The bracing interval is a function of the column density and stiffness. As the column density goes up, the number of bracing tiers can come down (theoretically, anyhow). The lighter the columns, the more bracing will be required.

First, just for clarity, when you say “work best”, I’m assuming you mean will get you the highest scoring tower. And yup, figuring out what will work best is the problem; the challenge; what this game is all about.

Second, dholdgreve is describing the fundamental tradeoff you have to understand and figure out to answer the question of what will work best.

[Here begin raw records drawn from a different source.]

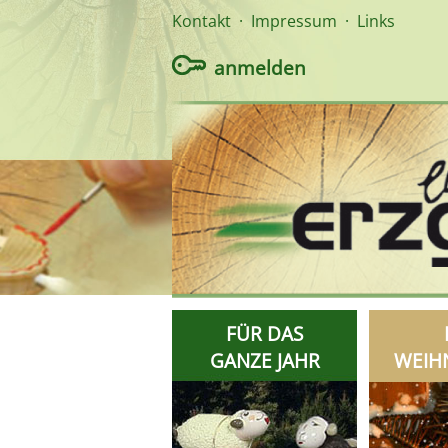
Kontakt
·
Impressum
·
Links
anmelden
FÜR DAS
GANZE JAHR
WEIH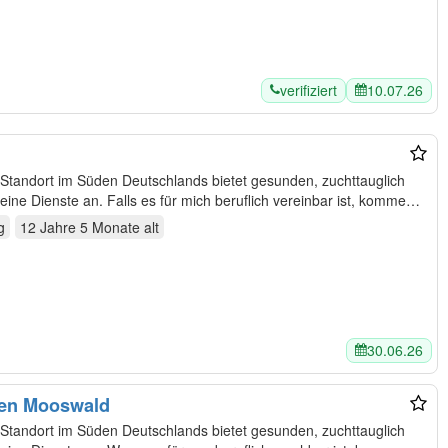
verifiziert
10.07.26
Standort im Süden Deutschlands bietet gesunden, zuchttauglich
e Dienste an. Falls es für mich beruflich vereinbar ist, kommen
g
12 Jahre 5 Monate
alt
30.06.26
hen Mooswald
Standort im Süden Deutschlands bietet gesunden, zuchttauglich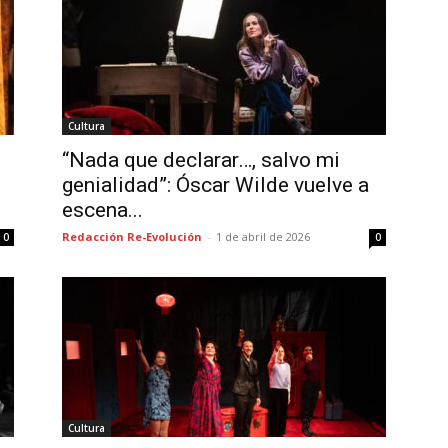
Cultura
“Nada que declarar…, salvo mi
genialidad”: Óscar Wilde vuelve a
escena...
Redacción Re-Evolución
-
1 de abril de 2026
0
0
Cultura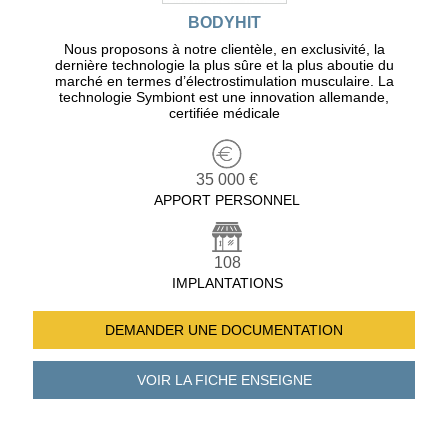
BODYHIT
Nous proposons à notre clientèle, en exclusivité, la
dernière technologie la plus sûre et la plus aboutie du
marché en termes d’électrostimulation musculaire. La
technologie Symbiont est une innovation allemande,
certifiée médicale
35 000 €
APPORT PERSONNEL
108
IMPLANTATIONS
DEMANDER UNE
DOCUMENTATION
VOIR LA FICHE
ENSEIGNE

It is a tradeoff, because with stiffer, heavier, stronger leg wood, the bracing interval that will work (where ‘work’ means the leg segment has been braced enough to carry your design load) can be longer, more open, meaning you’ll have less wood weight in your braces. Conversely, with floppier, lighter, weaker leg wood, the bracing interval that will work has to be tighter, shorter, meaning you’ll have more wood weight in your bracing. The type of bracing also affects the bracing interval that will work with legs of various strength.

I’m not going to just give you the answer (or what I think the answer is) to your question, but I’m more than glad to share some basic information, and a couple of engineering tools that will give you what you need to work out the answer your question. It’s like the difference between giving someone a fish, and teaching them how to catch a fish. What you need to be able to figure out, and look at, and compare is the weight of the leg wood + the weight of the bracing wood + the weight of glue needed, for a range of bracing intervals. With this year’s ‘2-part’ rules, you actually need to look at this tradeoff separately for the upper/chimney section, and the lower/base section.

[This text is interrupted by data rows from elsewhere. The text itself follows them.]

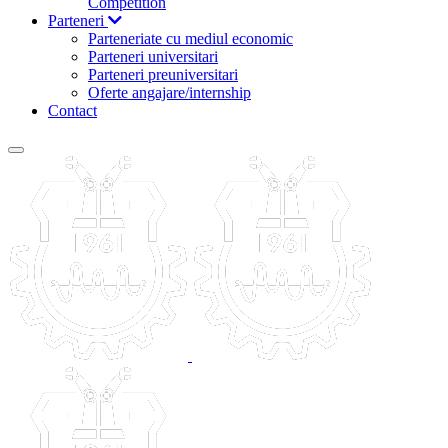
Competition
Parteneri
Parteneriate cu mediul economic
Parteneri universitari
Parteneri preuniversitari
Oferte angajare/internship
Contact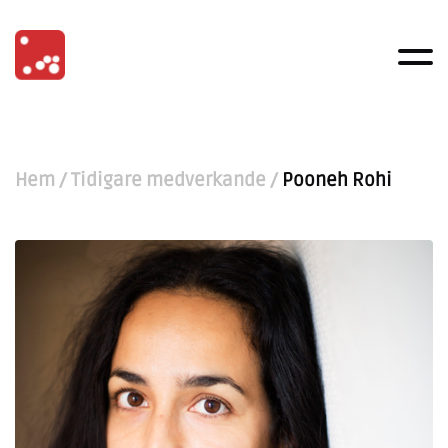
Hem
/
Tidigare medverkande
/
Pooneh Rohi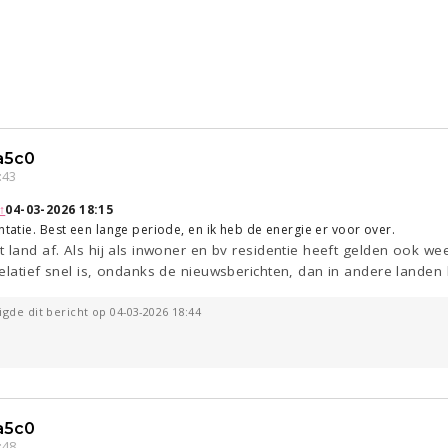
a5c0
:43
↑
04-03-2026 18:15
ntatie. Best een lange periode, en ik heb de energie er voor over.
 land af. Als hij als inwoner en bv residentie heeft gelden ook wee
elatief snel is, ondanks de nieuwsberichten, dan in andere landen
gde dit bericht op 04-03-2026 18:44
a5c0
:48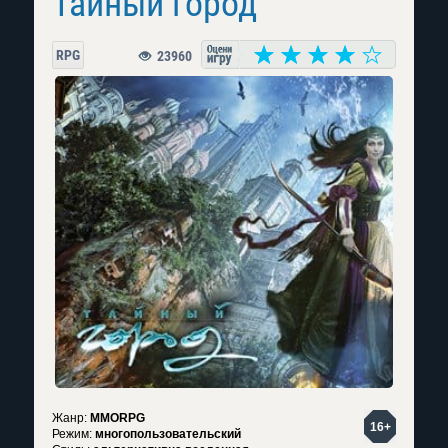
Тайный город
RPG
23960
Жанр:
MMORPG
16+
Режим:
многопользовательский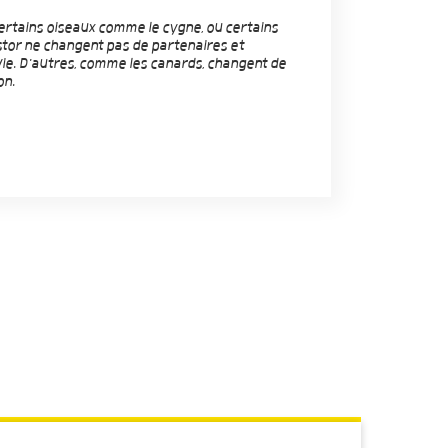
Certains oiseaux comme le cygne, ou certains
or ne changent pas de partenaires et
 vie. D'autres, comme les canards, changent de
on.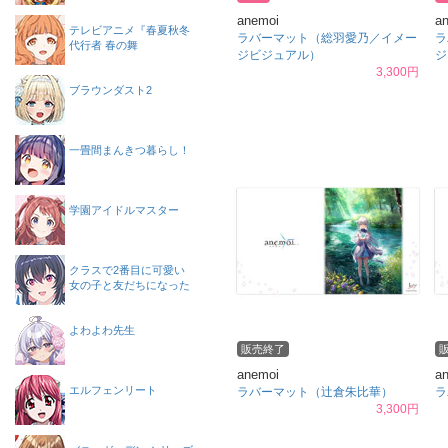
anemoi
a
テレビアニメ『春夏秋冬
ラバーマット（総羽愛乃／イメー
ラ
代行者 春の舞
ジビジュアル）
ジ
3,300円
ブラウンダスト2
一畳間まんきつ暮らし！
学園アイドルマスター
クラスで2番目に可愛い
女の子と友だちになった
よわよわ先生
販売終了
anemoi
a
エルフェンリート
ラバーマット（辻倉朱比華）
ラ
3,300円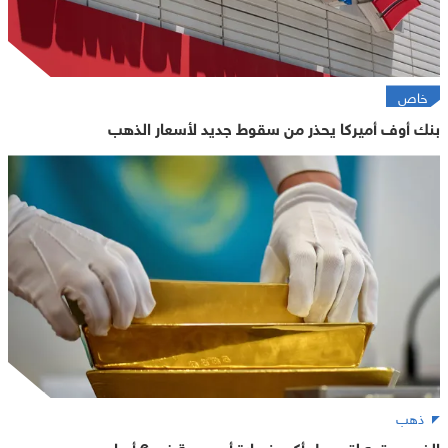
خاص
بنك أوف أميركا يحذر من سقوط جديد لأسعار الذهب
ذهب
الذهب يتجه لتسجيل أكبر خسارة أسبوعية في 6 أسابيع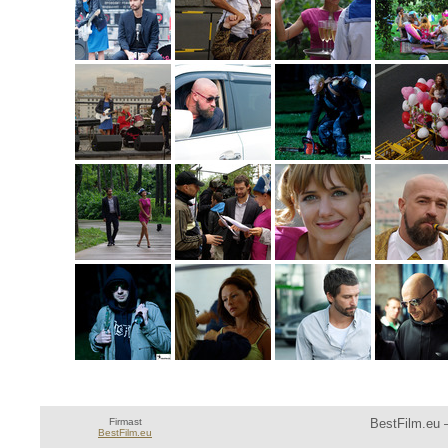
Firmast
BestFilm.eu —
BestFilm.eu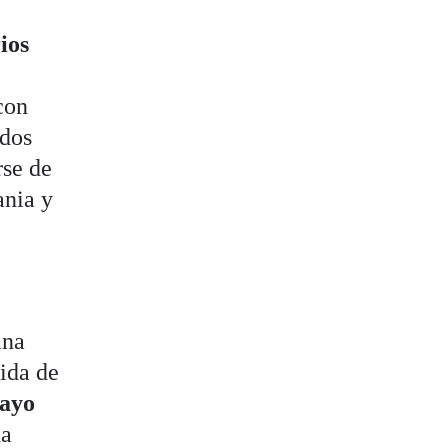
ios
o
con
ados
rse de
ania y
ina
ida de
ayo
da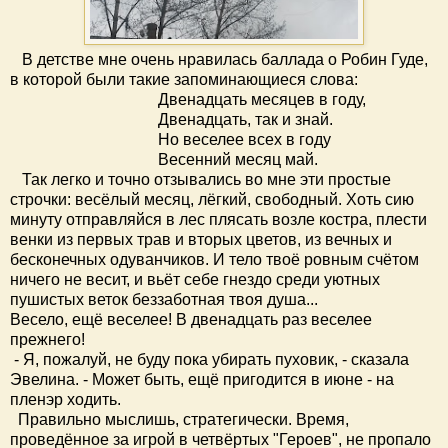
В детстве мне очень нравилась баллада о Робин Гуде,
в которой были такие запоминающиеся слова:
Двенадцать месяцев в году,
Двенадцать, так и знай.
Но веселее всех в году
Весенний месяц май.
Так легко и точно отзывались во мне эти простые
строчки: весёлый месяц, лёгкий, свободный. Хоть сию
минуту отправляйся в лес плясать возле костра, плести
венки из первых трав и вторых цветов, из вечных и
бесконечных одуванчиков. И тело твоё ровным счётом
ничего не весит, и вьёт себе гнездо среди уютных
пушистых веток беззаботная твоя душа...
Весело, ещё веселее! В двенадцать раз веселее
прежнего!
- Я, пожалуй, не буду пока убирать пуховик, - сказала
Эвелина. - Может быть, ещё пригодится в июне - на
пленэр ходить.
Правильно мыслишь, стратегически. Время,
проведённое за игрой в четвёртых "Героев", не пропало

For each section, this is a 2-part problem. The first problem is a strength problem; the second problem is a density problem.

Looking at the strength problem first, when I say strength, I’m talking about buckling strength. “Stiffness” is… another way of saying this. How much force does it take for a braced segment of a leg to start to bow out in the middle (which is what buckling is)? - stiffer means has higher buckling strength. Buckling is how axially loaded thin columns fail; the legs in a tower are axially loaded thin columns. Once buckling/bowing starts, its all over. With the same force that started the bowing of a leg segment being applied, the bowing will progress… very rapidly, and the segment will snap.
We know buckling strength has an “inverse square relationship” to length. What is that saying? When you brace a column (a leg section), you create a set of shorter ‘stacked columns.’ If a full leg segment (be it chimney or base segment) at length L has a buckling of X, if you brace it at the middle, you have two shorter columns/braced intervals with a length of L/2 (the proportion of the braced intervals is ½), and a buckling strength (BS) of 4X. If you brace it into thirds (a 1/3 bracing interval – a proportion of 1/3), the three braced intervals will have a buckling strength of 9X, and so on. The general form we see here is that the BS of a shorter braced interval is 1 over, as in 1 divided by, the proportion squared; that an inverse square relationship. “Proportion” is the proportion of the shorter interval to the longer interval.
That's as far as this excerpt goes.